Where he imposed limits (on the commerce power and on conditions that Congress can impose on programs, like the Medicaid expansion, that it funds), he emphasized the narrowness of his reasoning and wove it into the pre-existing fabric of the law. The uniqueness of the route he took recalled the great Justice Benjamin Cardozo in both wisdom and adroitness.
Four years ago, after his confirmation hearings, I speculated that Justice Roberts, with his cool intellect and dispassionate temperament, might be just the man for our turbulent times. So far, I have been disappointed. My disappointment was especially acute with his dissenting opinion in Bush v. Boumediene, a case on habeas corpus of millennial importance. There he seemed to crawl into bed with Justice Scalia, who began his own dissenting opinion with a ringing battle cry: “America is at war with radical Islamists.” It would be hard to top that for politics and judicial activism, let alone from a Justice who regularly accuses others of his own sins.
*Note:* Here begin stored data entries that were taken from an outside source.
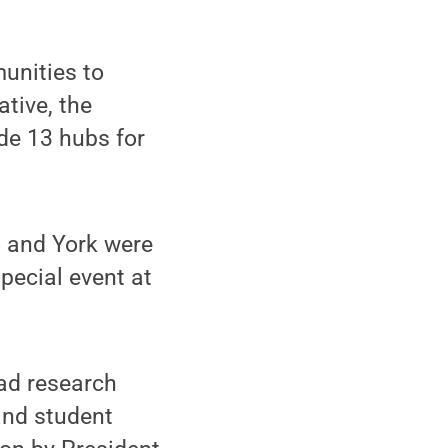
unities to
ative, the
de 13 hubs for
o and York were
pecial event at
oad research
and student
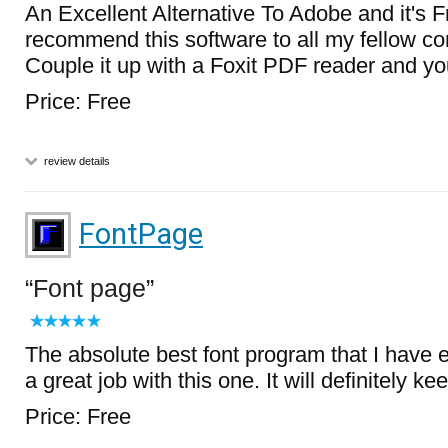
An Excellent Alternative To Adobe and it's Fre
recommend this software to all my fellow co
Couple it up with a Foxit PDF reader and yo
Price: Free
review details
FontPage
Font page
The absolute best font program that I have e
a great job with this one. It will definitely keep
Price: Free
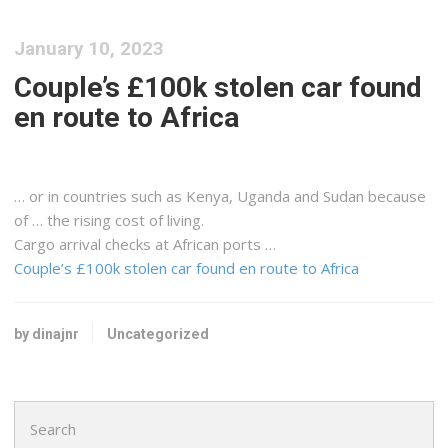
January 10, 2023
Couple’s £100k stolen car found
en route to Africa
… or in countries such as
Kenya
, Uganda and Sudan because
of … the rising cost of living.
Cargo
arrival checks at African ports …
Couple’s £100k stolen car found en route to Africa
by dinajnr
Uncategorized
Search
for:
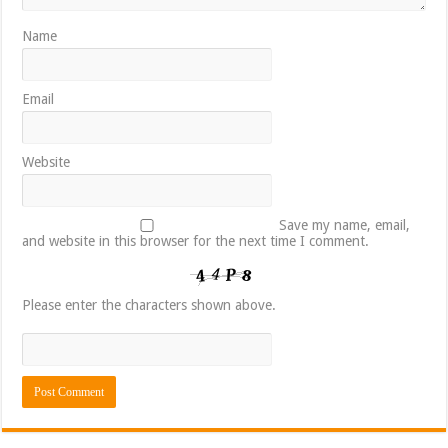
Name
Email
Website
Save my name, email,
and website in this browser for the next time I comment.
Please enter the characters shown above.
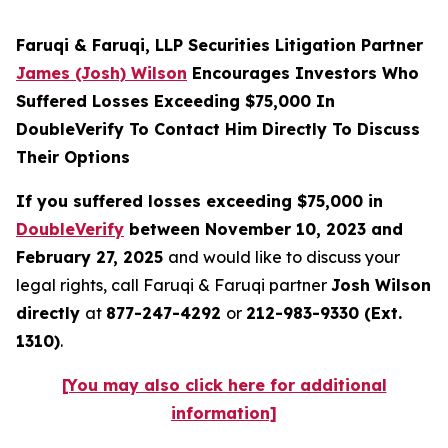
Faruqi & Faruqi, LLP Securities Litigation Partner
James (Josh) Wilson
Encourages Investors Who
Suffered Losses Exceeding $75,000 In
DoubleVerify To Contact Him Directly To Discuss
Their Options
If you suffered losses exceeding $75,000 in
DoubleVerify
between November 10, 2023 and
February 27, 2025
and would like to discuss your
legal rights, call Faruqi & Faruqi partner
Josh Wilson
directly
at
877-247-4292
or
212-983-9330 (Ext.
1310)
.
[You may also click here for additional
information]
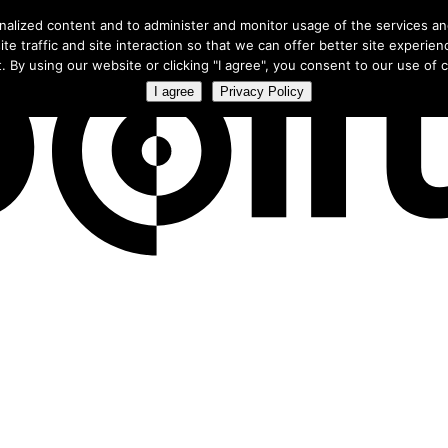
ree webinar
to learn how smart campaigns use our exclusive CTV 
nalized content and to administer and monitor usage of the services a
te traffic and site interaction so that we can offer better site experien
. By using our website or clicking "I agree", you consent to our use of co
I agree
Privacy Policy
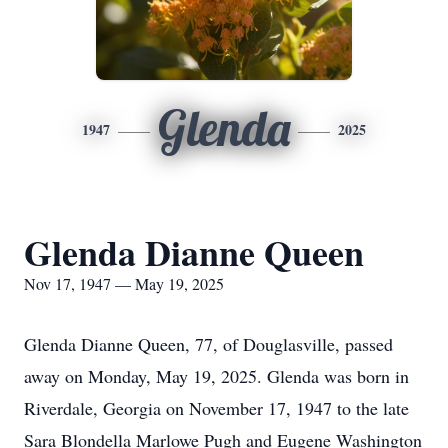
Glenda
1947
2025
Glenda Dianne Queen
Nov 17, 1947 — May 19, 2025
Glenda Dianne Queen, 77, of Douglasville, passed
away on Monday, May 19, 2025. Glenda was born in
Riverdale, Georgia on November 17, 1947 to the late
Sara Blondella Marlowe Pugh and Eugene Washington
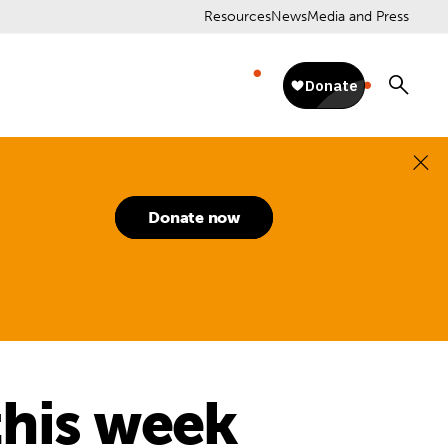
Resources
News
Media and Press
Donate now
this week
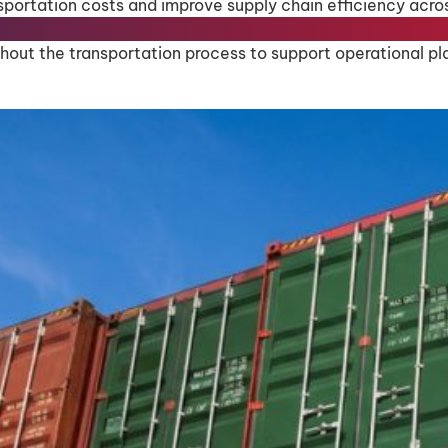
sportation costs and improve supply chain efficiency acro
out the transportation process to support operational pla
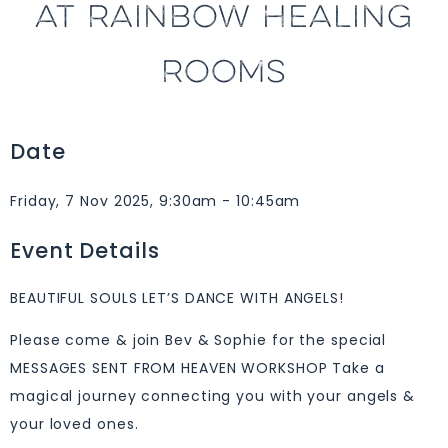
AT RAINBOW HEALING
ROOMS
Date
Friday, 7 Nov 2025, 9:30am - 10:45am
Event Details
BEAUTIFUL SOULS LET’S DANCE WITH ANGELS!
Please come & join Bev & Sophie for the special
MESSAGES SENT FROM HEAVEN WORKSHOP Take a
magical journey connecting you with your angels &
your loved ones.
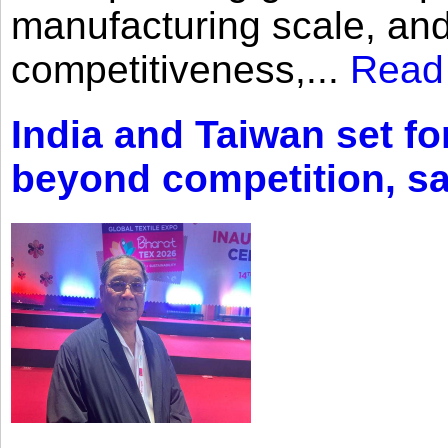
manufacturing scale, an
competitiveness,...
Read
India and Taiwan set fo
beyond competition, s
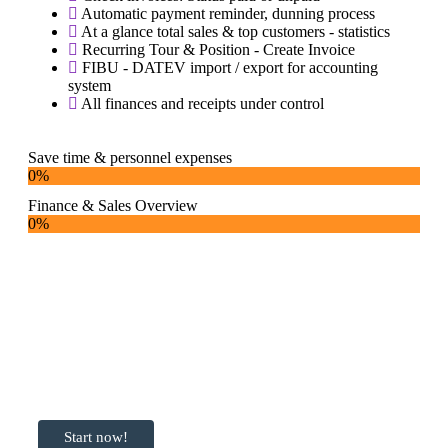
Automatic payment reminder, dunning process
At a glance total sales & top customers - statistics
Recurring Tour & Position - Create Invoice
FIBU - DATEV import / export for accounting
system
All finances and receipts under control
Save time & personnel expenses
0
%
Finance & Sales Overview
0
%
Ready to get
started with
Transportlogy?
Start now!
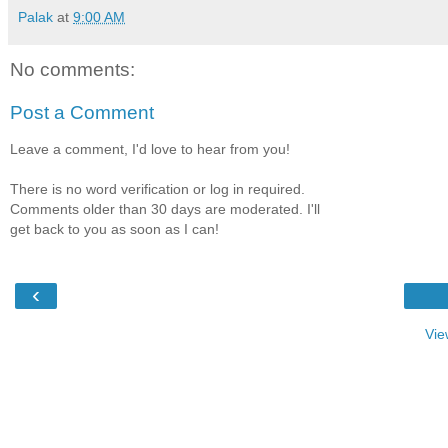
Palak
at
9:00 AM
No comments:
Post a Comment
Leave a comment, I'd love to hear from you!
There is no word verification or log in required.
Comments older than 30 days are moderated. I'll
get back to you as soon as I can!
‹
Vie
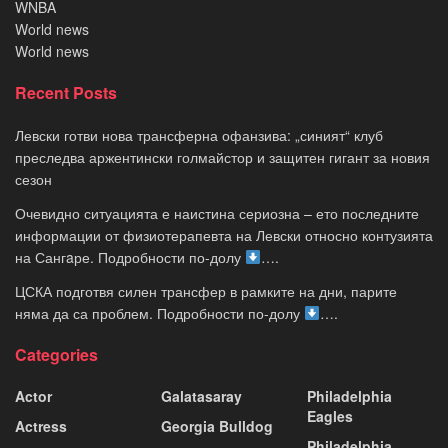
WNBA
World news
World news
Recent Posts
Левски готви нова трансферна офанзива: „синият“ клуб
преследва аржентински голмайстор и защитен гигант за новия
сезон
Очевидно ситуацията е наистина сериозна – ето последните
информации от физиотерапевта на Левски относно контузията
на Сангaре. Подробности по-долу
….
ЦСКА подготвя силен трансфер в рамките на дни, парите
няма да са проблем. Подробности по-долу
….
Categories
Actor
Galatasaray
Philadelphia
Eagles
Actress
Georgia Bulldog
Philadelphia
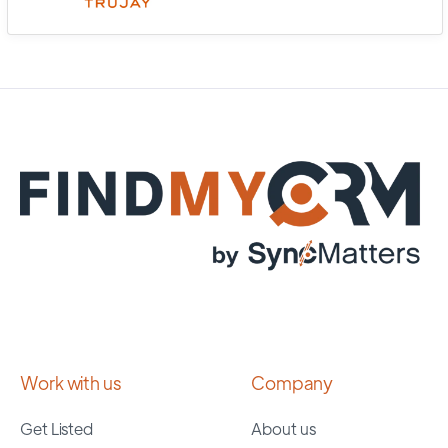
Work with us
Company
Get Listed
About us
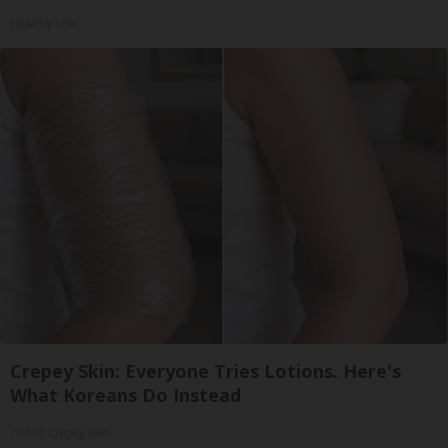
Healthy Life
Crepey Skin: Everyone Tries Lotions. Here's
What Koreans Do Instead
Tri Lift Crepey Skin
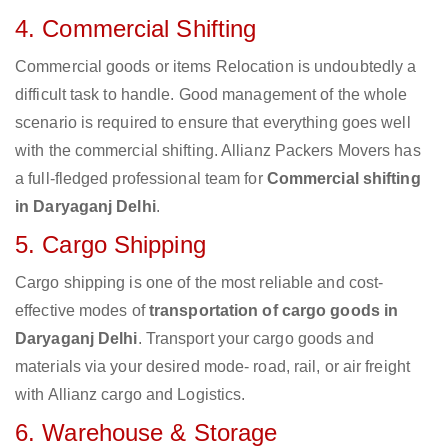
4. Commercial Shifting
Commercial goods or items Relocation is undoubtedly a
difficult task to handle. Good management of the whole
scenario is required to ensure that everything goes well
with the commercial shifting. Allianz Packers Movers has
a full-fledged professional team for
Commercial shifting
in Daryaganj Delhi
.
5. Cargo Shipping
Cargo shipping is one of the most reliable and cost-
effective modes of
transportation of cargo goods in
Daryaganj Delhi
. Transport your cargo goods and
materials via your desired mode- road, rail, or air freight
with Allianz cargo and Logistics.
6. Warehouse & Storage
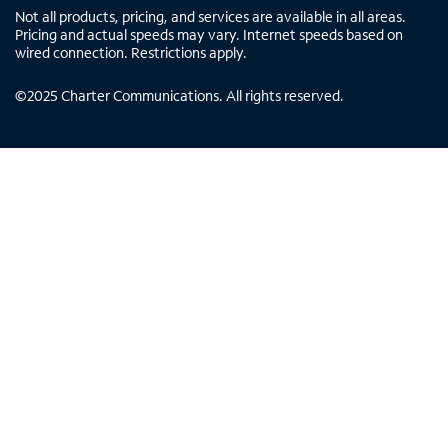
Not all products, pricing, and services are available in all areas.
Pricing and actual speeds may vary. Internet speeds based on
wired connection. Restrictions apply.
©
2025
Charter Communications. All rights reserved.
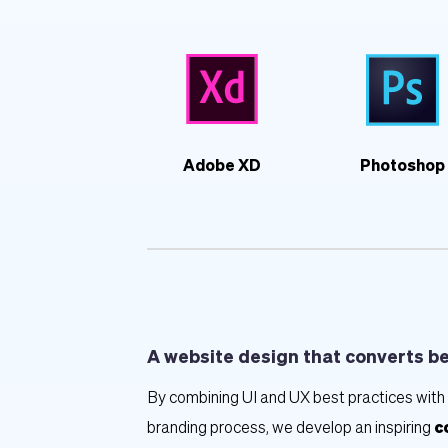
Adobe XD
Photoshop
A website design that converts b
By combining UI and UX best practices with 
branding process, we develop an inspiring 
c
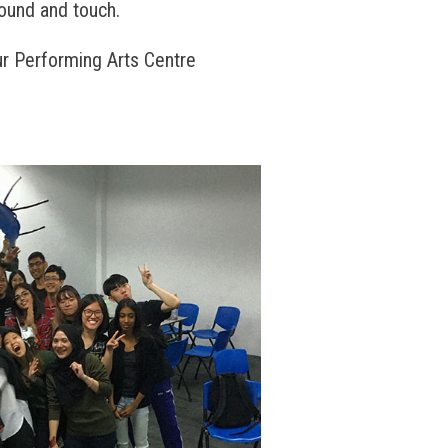
sound and touch.
r Performing Arts Centre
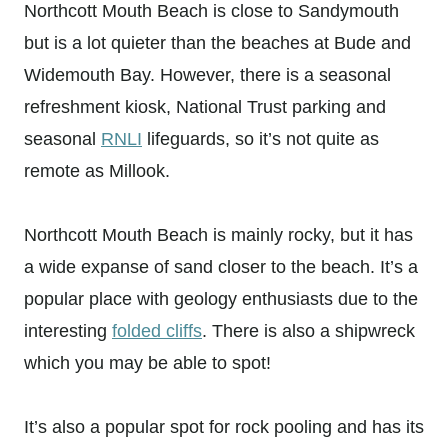
Northcott Mouth Beach is close to Sandymouth
but is a lot quieter than the beaches at Bude and
Widemouth Bay. However, there is a seasonal
refreshment kiosk, National Trust parking and
seasonal
RNLI
lifeguards, so it’s not quite as
remote as Millook.
Northcott Mouth Beach is mainly rocky, but it has
a wide expanse of sand closer to the beach. It’s a
popular place with geology enthusiasts due to the
interesting
folded cliffs
. There is also a shipwreck
which you may be able to spot!
It’s also a popular spot for rock pooling and has its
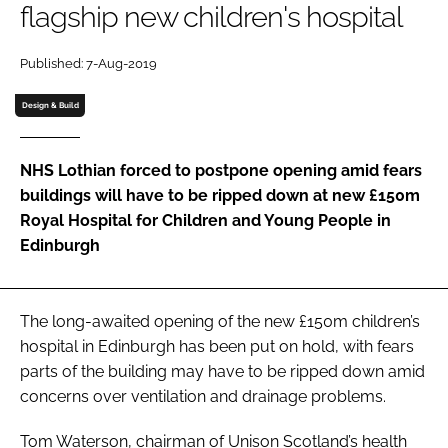
flagship new children's hospital
Password
Published: 7-Aug-2019
Password
Design & Build
Remember me
NHS Lothian forced to postpone opening amid fears
buildings will have to be ripped down at new £150m
Royal Hospital for Children and Young People in
Edinburgh
FORGOT PASSWORD?
The long-awaited opening of the new £150m children’s
hospital in Edinburgh has been put on hold, with fears
parts of the building may have to be ripped down amid
concerns over ventilation and drainage problems.
Tom Waterson, chairman of Unison Scotland’s health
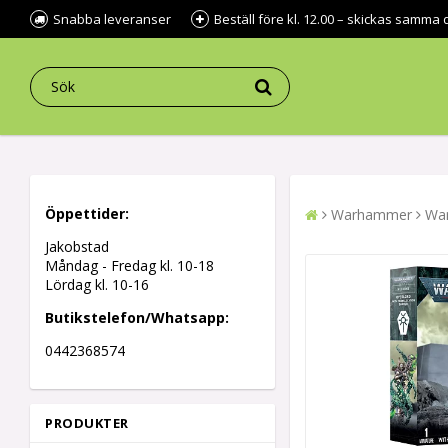
Snabba leveranser
Beställ före kl. 12.00 – skickas samma 
Öppettider:
Warhammer
War
Jakobstad
Måndag - Fredag kl.
10-18
Lördag kl. 10-16
Butikstelefon/Whatsapp:
0442368574
PRODUKTER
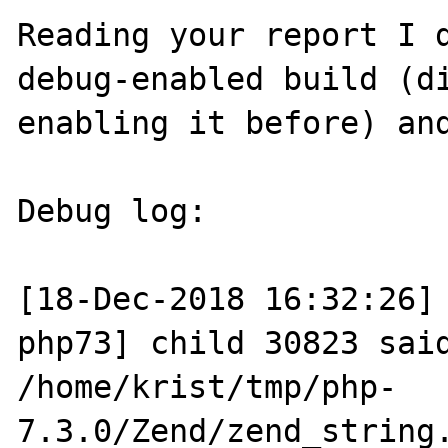
Reading your report I d
debug-enabled build (di
enabling it before) and
Debug log:

[18-Dec-2018 16:32:26]
php73] child 30823 said
/home/krist/tmp/php-
7.3.0/Zend/zend_string.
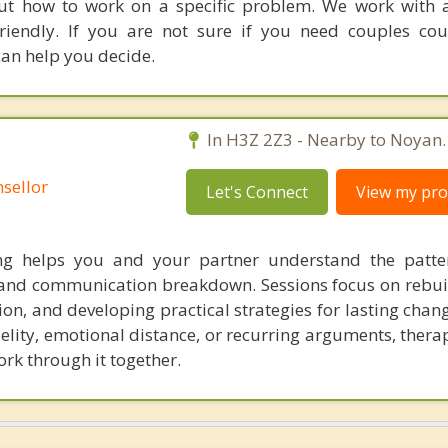
out how to work on a specific problem. We work with a
riendly. If you are not sure if you need couples cou
can help you decide.
C
In H3Z 2Z3 - Nearby to Noyan.
sellor
Let's Connect
View my prof
ing helps you and your partner understand the patte
, and communication breakdown. Sessions focus on rebuil
n, and developing practical strategies for lasting chan
delity, emotional distance, or recurring arguments, ther
ork through it together.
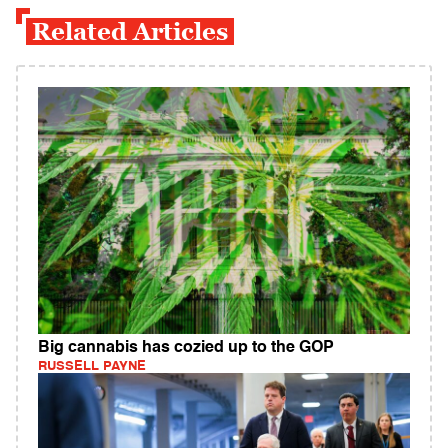
Related Articles
Big cannabis has cozied up to the GOP
RUSSELL PAYNE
Yet this time, Chief Justice Roberts kept his own counsel and stayed his own man. He acted and wrote like a real chief justice. He stuck to the law and reasoned narrowly. He managed to find a way to uphold the results of a century-long political struggle. And this time, it was the other justices, on both sides of the ideological divide, who leaned on policy.
In retrospect, it is possible to discern in his opinion in Boumediene, which appallingly oversimplified the most relevant precedent, a consistent theme of deference to political authority. There it was the Executive, who everyone then believed was fighting a “war” against a noun, “terrorism.” Here, in an infinitely more persuasive opinion, the Chief Justice again deferred to the political branches, emphasizing how compelling the law must be to do otherwise.
It is still too early to tell. But the Chief Justice may now be emerging as the man he portrayed in his confirmation hearings—an “umpire” who just calls balls and strikes and leaves the play to the political teams. If so, he may yet lead the Supreme Court away from the political wars in which its members have become entangled and back to the neutrality and respect it must command to survive.